Re: [PATCH] Improve clocksource unstable warning

public inbox for linux-kernel@vger.kernel.org
 help / color / mirror / Atom feed

From: john stultz <johnstul@us.ibm.com>
To: Andrew Lutomirski <luto@mit.edu>
Cc: Thomas Gleixner <tglx@linutronix.de>,
	linux-kernel@vger.kernel.org, pc@us.ibm.com
Subject: Re: [PATCH] Improve clocksource unstable warning
Date: Fri, 12 Nov 2010 15:40:21 -0800	[thread overview]
Message-ID: <1289605221.3292.53.camel@localhost.localdomain> (raw)
In-Reply-To: <AANLkTimAfULHTkyLVpGv5r3DcSfVXzsgGiHgTdamNpt2@mail.gmail.com>

On Fri, 2010-11-12 at 16:52 -0500, Andrew Lutomirski wrote:
> On Fri, Nov 12, 2010 at 4:31 PM, john stultz <johnstul@us.ibm.com> wrote:
> > Ideas:
> > 1) Maybe should we check that we get two sequential failures where the
> > cpu seems fast before we throw out the TSC? This will still fall over
> > in some stall cases (ie: a poor rt task hogging the cpu  for 10
> > minutes, pausing for a 10th of a second and then continuing to hog the
> > cpu).
> >
> > 2) We could look at the TSC delta, and if it appears outside the order
> > of 2-10x faster (i don't think any cpus scale up even close to 10x in
> > freq, but please correct me if so), then assume we just have been
> > blocked from running and don't throw out the TSC.
> >
> > 3) Similar to #2 we could look at the max interval that the watchdog
> > clocksource provides, and if the TSC delta is greater then that, avoid
> > throwing things out. This combined with #2 might narrow out the false
> > positives fairly well.
> >
> > Any additional thoughts here?
> 
> Yes.  As far as I know, the watchdog doesn't give arbitrary values
> when it wraps; it just wraps.  Here's a possible heuristic, in
> pseudocode:
> 
> wd_now_1 = (read watchdog)
> cs_now = (read clocksource)
> 
> cs_elapsed = cs_now - cs_last;
> wd_elapsed = wd_now_1 - wd_last;
> 
> if ( abs(wd_elapsed - cs_elapsed) < MAX_DELTA)
>   return;  // We're OK.
> 
> wd_now_2 = (read watchdog again)
> if (abs(wd_now_1 - wd_now_2) > MAX_DELTA / 2)
>   bail;  // The clocksource might be unstable, but we either just
> lagged or the watchdog is unstable, and in either case we don't gain
> anything by marking the clocksource unstable.

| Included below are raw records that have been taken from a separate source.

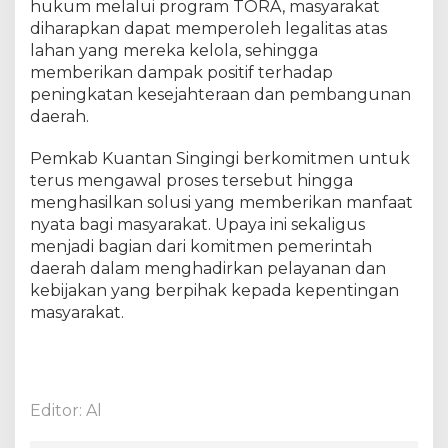
hukum melalui program TORA, masyarakat
diharapkan dapat memperoleh legalitas atas
lahan yang mereka kelola, sehingga
memberikan dampak positif terhadap
peningkatan kesejahteraan dan pembangunan
daerah.
Pemkab Kuantan Singingi berkomitmen untuk
terus mengawal proses tersebut hingga
menghasilkan solusi yang memberikan manfaat
nyata bagi masyarakat. Upaya ini sekaligus
menjadi bagian dari komitmen pemerintah
daerah dalam menghadirkan pelayanan dan
kebijakan yang berpihak kepada kepentingan
masyarakat.
Editor: Al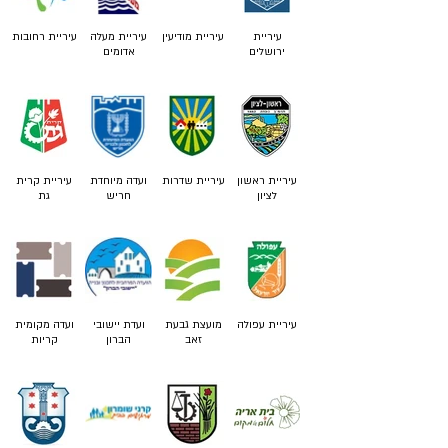
עיריית
עיריית מודיעין
עיריית מעלה
עיריית רחובות
ירושלים
אדומים
עיריית ראשון
עיריית שדרות
ועדה מיוחדת
עיריית קרית
לציון
חריש
גת
עיריית עפולה
מועצת גבעת
ועדת יישובי
ועדה מקומית
זאב
הברון
קריות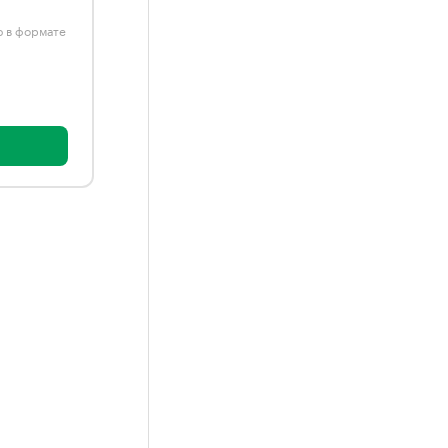
ю в формате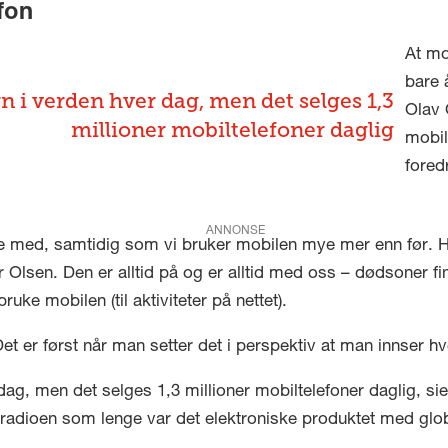
fon
At mo
bare 
n i verden hver dag, men det selges 1,3
Olav 
millioner mobiltelefoner daglig
mobil
fored
ANNONSE
ge med, samtidig som vi bruker mobilen mye mer enn før. Hv
 Olsen. Den er alltid på og er alltid med oss – dødsoner fi
ruke mobilen (til aktiviteter på nettet).
 er først når man setter det i perspektiv at man innser hvo
ag, men det selges 1,3 millioner mobiltelefoner daglig, sie
adioen som lenge var det elektroniske produktet med globa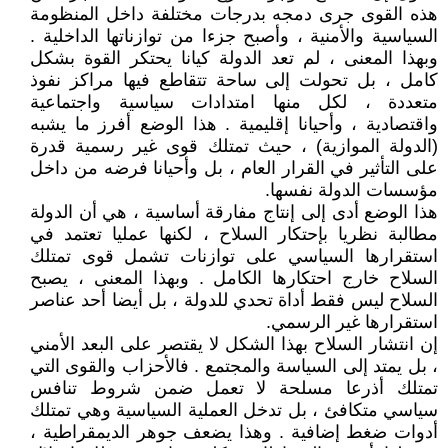
هذه القوى جرى دمجه بدرجات مختلفة داخل المنظومة
السياسية والأمنية ، وأصبح جزءا من توازناتها الداخلية .
وبهذا المعنى ، لم تعد الدولة كيانا يحتكر القوة بشكل
كامل ، بل تحولت إلى ساحة تتقاطع فيها مراكز نفوذ
متعددة ، لكل منها امتدادات سياسية واجتماعية
واقتصادية ، وأحيانا إقليمية . هذا الوضع أفرز ما يشبه
(الدولة الموازية) ، حيث تمتلك قوى غير رسمية قدرة
على التأثير في القرار العام ، بل وأحيانا فرضه من داخل
مؤسسات الدولة نفسها.
هذا الوضع أدى إلى إنتاج مفارقة أساسية ، هي أن الدولة
مطالبة نظريا بإحتكار السلاح ، لكنها عمليا تعتمد في
استقرارها السياسي على توازنات تشمل قوى تمتلك
السلاح خارج احتكارها الكامل . وبهذا المعنى ، يصبح
السلاح ليس فقط أداة تحدي للدولة ، بل أيضا أحد عناصر
استقرارها غير الرسمي.
إن انتشار السلاح بهذا الشكل لا يقتصر على البعد الأمني
، بل يمتد إلى السياسة والمجتمع . فالأحزاب والقوى التي
تمتلك أذرعا مسلحة لا تعمل ضمن شروط تنافس
سياسي متكافئ ، بل تدخل العملية السياسية وهي تمتلك
أدوات ضغط إضافية . وهذا يضعف جوهر الديمقراطية ،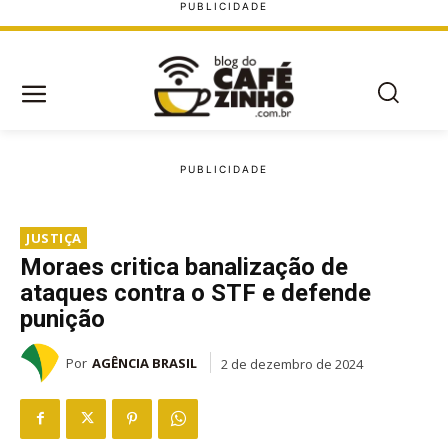
JUSTIÇA
Moraes critica banalização de
ataques contra o STF e defende
punição
Por
AGÊNCIA BRASIL
2 de dezembro de 2024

This is more easily done by just bounding the clocksource read:
wd_now_1 = watchdog->read()
cs_now = clocksource->read()
wd_now_2 = watchdog->read()

if (((wd_now_2 - wd_now_1)&watchdog->mask) > SOMETHING_SMALL)
	bail; // hit an SMI or some sort of long preemption

> if ( wd_elapsed < cs_elapsed and ( (cs_elapsed - wd_elapsed) %
> wd_wrapping_time ) < (something fairly small) )
>   bail;  // The watchdog most likely wrapped.

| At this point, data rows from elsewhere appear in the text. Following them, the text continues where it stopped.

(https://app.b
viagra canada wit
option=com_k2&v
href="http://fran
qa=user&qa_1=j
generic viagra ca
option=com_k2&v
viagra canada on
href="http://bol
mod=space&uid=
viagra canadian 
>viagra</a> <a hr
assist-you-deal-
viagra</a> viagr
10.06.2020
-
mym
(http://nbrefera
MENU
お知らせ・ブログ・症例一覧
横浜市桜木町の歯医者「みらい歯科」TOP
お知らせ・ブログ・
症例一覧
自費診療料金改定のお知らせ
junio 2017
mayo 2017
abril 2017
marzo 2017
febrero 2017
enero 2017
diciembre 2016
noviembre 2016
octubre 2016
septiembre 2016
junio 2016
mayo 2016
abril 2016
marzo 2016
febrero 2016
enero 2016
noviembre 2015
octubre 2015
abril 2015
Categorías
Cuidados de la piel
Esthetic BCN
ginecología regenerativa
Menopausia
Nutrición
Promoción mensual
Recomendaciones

Huh. The modulo bit may need tweaking as its not immediately clear its
right. Maybe the following is clearer?:

if ((cs_elapsed > wd_wrapping_time) 
	&& (abs((cs_elapsed % wd_wrapping_time)-wd_elapsed) < MAX_DELTA)
	// should be ok.


> The idea is that there are three obvious causes for false positives.
> 
> 1. Something caused the watchdog itself to lag.  In this case, the
> second watchdog read will differ from the first one by a lot and we'll
> bail.
> 
> 2. The TSC wrapped in the time between two watchdog checks.  I don't
> think that this is very likely on x86 CPUs.  (Tsn't the TSC always 64
> bits?  By the time that a 20GHz CPU wraps a 64-bit TSC, you're
> probably already replaced the computer.)

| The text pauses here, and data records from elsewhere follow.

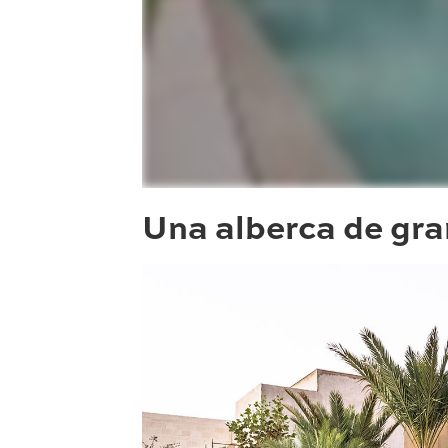
Una alberca de gra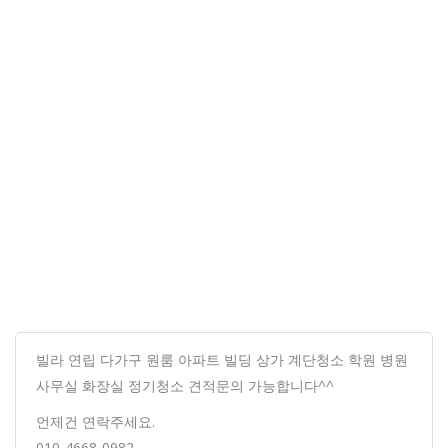
빌라 연립 다가구 원룸 아파트 빌딩 상가 계단청소 학원 병원
사무실 화장실 정기청소 견적문의 가능합니다^^
언제건 연락주세요.
010-4668-0982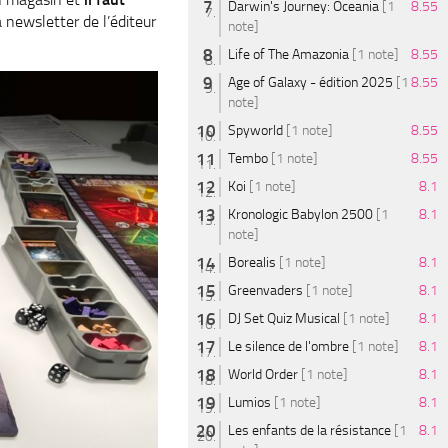
Darwin's Journey: Oceania
[1
8.55
 newsletter de l’éditeur
note]
Life of The Amazonia
[1 note]
8.55
Age of Galaxy - édition 2025
[1
8.55
note]
Spyworld
[1 note]
8.55
Tembo
[1 note]
8.55
Koi
[1 note]
8.1
Kronologic Babylon 2500
[1
8.1
note]
Borealis
[1 note]
8.1
Greenvaders
[1 note]
8.1
DJ Set Quiz Musical
[1 note]
8.1
Le silence de l'ombre
[1 note]
8.1
World Order
[1 note]
8.1
Lumios
[1 note]
8.1
Les enfants de la résistance
[1
8.1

Yea, current TSCs won't wrap in our lifetime. And even if it ever does
get close, it will have to wrap between watchdog checks to be an issue
(since twos-compliment math makes the subtraction work even if it does
roll over).


> 3. The watchdog wrapped in the time between two watchdog checks.  In
> this case, unless something else went wrong simultaneously, we'll
> detect it.
> 
> On the other hand, the chance that the TSC was unstable by almost
> exactly a multiple of the watchdog wrapping time is pretty unlikely.
> 
> 
> If we're using a non-TSC clocksource, then you could get false
> positives if that clocksource wraps, but maybe the watchdog is
> unnecessary in that case.

Yea. Some similar extra modulo conditions could probably handle that
too. But again, the only clocksource that needs the watchdog is the TSC.

thanks
-john

next prev parent reply	other threads:[~2010-11-12 23:40 UTC|newest]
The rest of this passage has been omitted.